**About this task**
Give back exactly the lines from the one that includes "Featured Posts" to the last line below, both included, and no further lines.

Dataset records
----

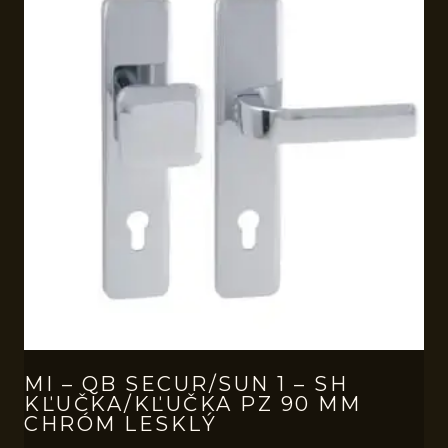
MI – QB SECUR/SUN 1 – SH
KĽUČKA/KĽUČKA PZ 90 MM
CHRÓM LESKLÝ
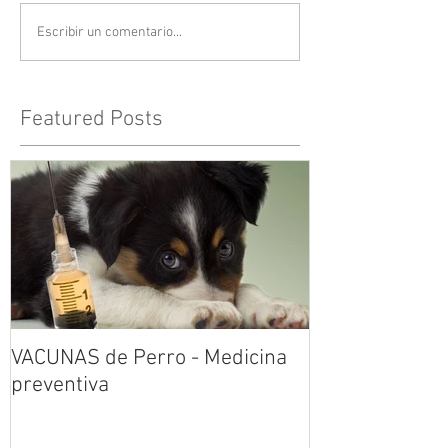
Escribir un comentario...
Featured Posts
VACUNAS de Perro - Medicina
preventiva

----

**Task output**
Featured Posts
VACUNAS de Perro - Medicina
preventiva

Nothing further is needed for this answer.